MANKATO — The five colleges and universities in the area have 25,000 students and graduate up to 6,000 each year.
About 20-25 percent of those graduates stay in the area. But surveys of students at the largest institution — Minnesota State University — show about half of all graduates would like to work and live here, but many can’t find jobs.
“This is an opportunity for us to attract businesses who could hire these people,” said Barb Embacher, vice president of Greater Mankato Growth.
About 100 business, civic and education leaders gathered Wednesday at a “ talent symposium” to look at research on what the area supplies in the way of employee talent compared to the number of jobs available to use those talents.
“Places where we have surpluses (in potential employees) we have opportunities,” said Jonathan Zierdt, president of GMG.
Data show, for example, that the area graduates far more accountants and other business majors than can be hired locally each year.
“ That’s where we’d have the opportunity to attract businesses, corporate offices, who need those skills,” Zierdt said. “And those are well-paying jobs.”

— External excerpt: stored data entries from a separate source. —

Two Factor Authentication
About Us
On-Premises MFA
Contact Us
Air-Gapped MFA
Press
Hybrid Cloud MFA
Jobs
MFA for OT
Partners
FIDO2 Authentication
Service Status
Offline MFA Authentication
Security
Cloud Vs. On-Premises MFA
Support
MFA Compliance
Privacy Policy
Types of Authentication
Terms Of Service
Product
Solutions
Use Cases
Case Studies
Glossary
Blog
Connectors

An analysis of the supply of graduates compared to the number of jobs available in various sectors produced some surprises for Embacher and Zierdt.

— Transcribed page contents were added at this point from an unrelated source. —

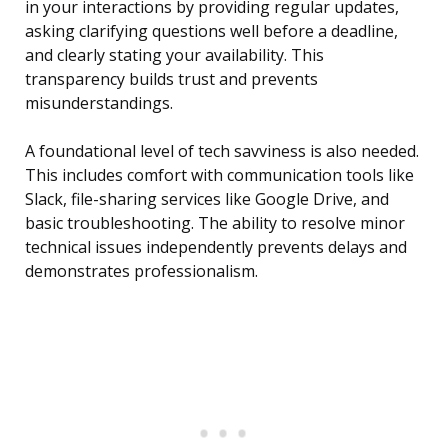
in your interactions by providing regular updates,
asking clarifying questions well before a deadline,
and clearly stating your availability. This
transparency builds trust and prevents
misunderstandings.
A foundational level of tech savviness is also needed.
This includes comfort with communication tools like
Slack, file-sharing services like Google Drive, and
basic troubleshooting. The ability to resolve minor
technical issues independently prevents delays and
demonstrates professionalism.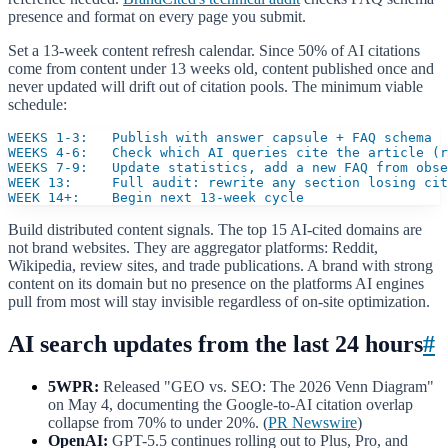
presence and format on every page you submit.
Set a 13-week content refresh calendar. Since 50% of AI citations
come from content under 13 weeks old, content published once and
never updated will drift out of citation pools. The minimum viable
schedule:
WEEKS 1-3:   Publish with answer capsule + FAQ schema

WEEKS 4-6:   Check which AI queries cite the article (r
WEEKS 7-9:   Update statistics, add a new FAQ from obse
WEEK 13:     Full audit: rewrite any section losing cit
WEEK 14+:    Begin next 13-week cycle
Build distributed content signals. The top 15 AI-cited domains are
not brand websites. They are aggregator platforms: Reddit,
Wikipedia, review sites, and trade publications. A brand with strong
content on its domain but no presence on the platforms AI engines
pull from most will stay invisible regardless of on-site optimization.
AI search updates from the last 24 hours
#
5WPR:
Released "GEO vs. SEO: The 2026 Venn Diagram"
on May 4, documenting the Google-to-AI citation overlap
collapse from 70% to under 20%. (
PR Newswire
)
OpenAI:
GPT-5.5 continues rolling out to Plus, Pro, and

“We’ve been hearing there’s a shortage of nurses across the country and the state,” Embacher said. But figures show that a focus on health education in recent years has led to a surplus in health science graduates.
Still, she noted that demand will likely continue to grow for certain health field graduates, such as those doing in-home care for a growing baby boomer population.

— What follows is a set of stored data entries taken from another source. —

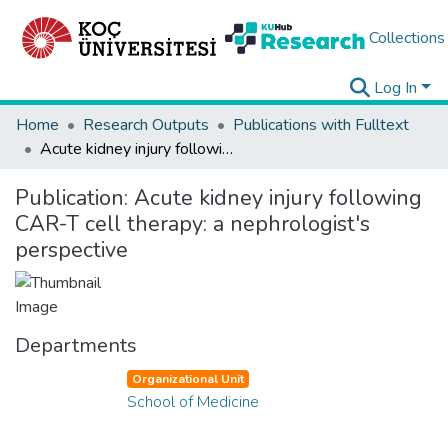
Collections
Log In
Home
Research Outputs
Publications with Fulltext
Acute kidney injury following CAR-T cell therapy: a nephrologist's perspective
Publication:
Acute kidney injury following
CAR-T cell therapy: a nephrologist's
perspective
Departments
Organizational Unit
School of Medicine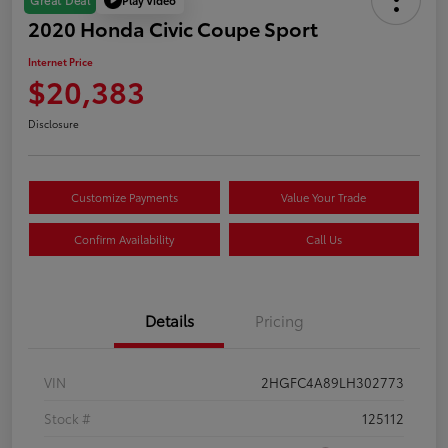
Great Deal
2020 Honda Civic Coupe Sport
Internet Price
$20,383
Disclosure
Customize Payments
Value Your Trade
Confirm Availability
Call Us
Details
Pricing
VIN
2HGFC4A89LH302773
Stock #
125112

The three areas where there are far more graduates than jobs are in business management and administration; in arts, communications and information systems; and in human services.
Meanwhile, there is more demand than graduates in the agriculture, food and natural resources sector.
Kyle Uphoff, a regional labor market analyst with the state Department of Employment and Economic Development, said local leaders also have to keep an eye on how jobs are changing and how training and education need to change.
“Recessions restructure economies,” he said, noting that some businesses survive but require different skills in employees, new businesses emerge, and other businesses simply disappear.
“While industries change, occupations change, too.
Those new occupations require new skills.”